Thursday, 14 June 2012

We Who Are Left

There is nothing wrong with me. I'm 'disabled', because despite what I can do which makes me 'able-bodied' and 'able-minded' I also carry with me a specific list attached to my identity which defines certain things I can not do. Everyone has a list of things they can't do(and if you haven't written it yet, write that down that you haven't probably because you can't, so at least no one can accuse you of not trying), but I am disabled because my list has certain things written on it and these are things which almost everyone else can not only do but do so with little discomfort or preparation.

But there is nothing wrong with me. I can list lots of reasons why. I can debate them. I can repeat myself and I can disingenuously say that I have never lost an argument on this subject with someone who disagreed. It doesn't mean that my most powerful detractor is weak or can't blow my reasoning skills out of the water and make me doubt my position. That's because the detractor in question is reality itself. This week, on Monday morning my detractor did it again.

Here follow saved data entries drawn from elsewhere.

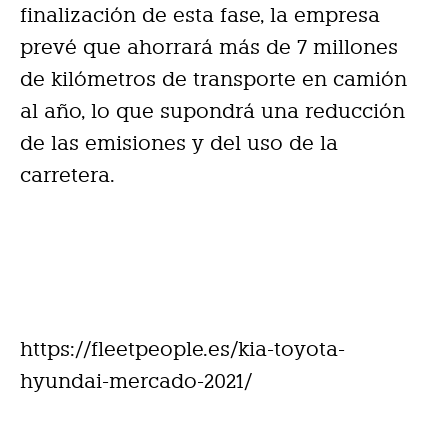
finalización de esta fase, la empresa
prevé que ahorrará más de 7 millones
de kilómetros de transporte en camión
al año, lo que supondrá una reducción
de las emisiones y del uso de la
carretera.
https://fleetpeople.es/kia-toyota-
hyundai-mercado-2021/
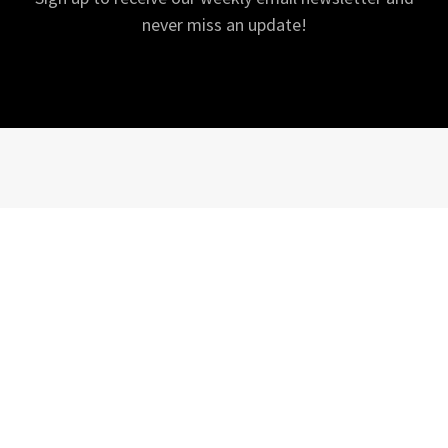
never miss an update!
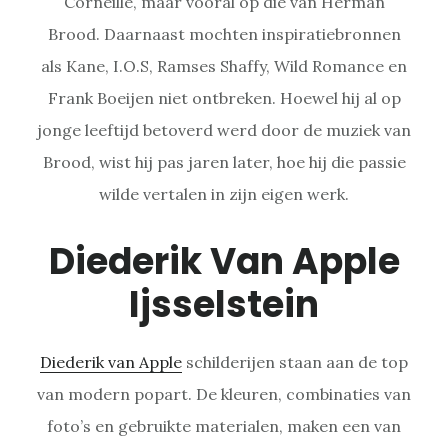
Corneille, maar vooral op die van Herman
Brood. Daarnaast mochten inspiratiebronnen
als Kane, I.O.S, Ramses Shaffy, Wild Romance en
Frank Boeijen niet ontbreken. Hoewel hij al op
jonge leeftijd betoverd werd door de muziek van
Brood, wist hij pas jaren later, hoe hij die passie
wilde vertalen in zijn eigen werk.
Diederik Van Apple
Ijsselstein
Diederik van Apple
schilderijen staan aan de top
van modern popart. De kleuren, combinaties van
foto’s en gebruikte materialen, maken een van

There were at least a dozen contributors to the Responsible Reform 'Spartacus' Report, most were not credited on the front cover as I was(for quite a small part in contrast to the huge amount of work done by others). I only recognised three other names: Sue Marsh, Kaliya Franklin and Declan Gaffney. I have over a hundred Twitter followers; no idea who most of them are. Again with the 25 blogger followers listed at the bottom; I knew few more than those already mentioned but that's it. I have two real-life friends, I see one of them every fortnight. The only regular direct social experience I have is a structured social support group on Thursday afternoon for three hours with two staff and usually about two other members turn up out of five. I do not feel lonely; I'm overwhelmed with social pressure by just ten people a week including family. This makes even contact with others over the internet something that has to be carefully managed. Having lots of friends and acquaintances isn't important to me.

But having the right ones is. This week one slipped away forever. I never knew Karen Sherlock and now I never will.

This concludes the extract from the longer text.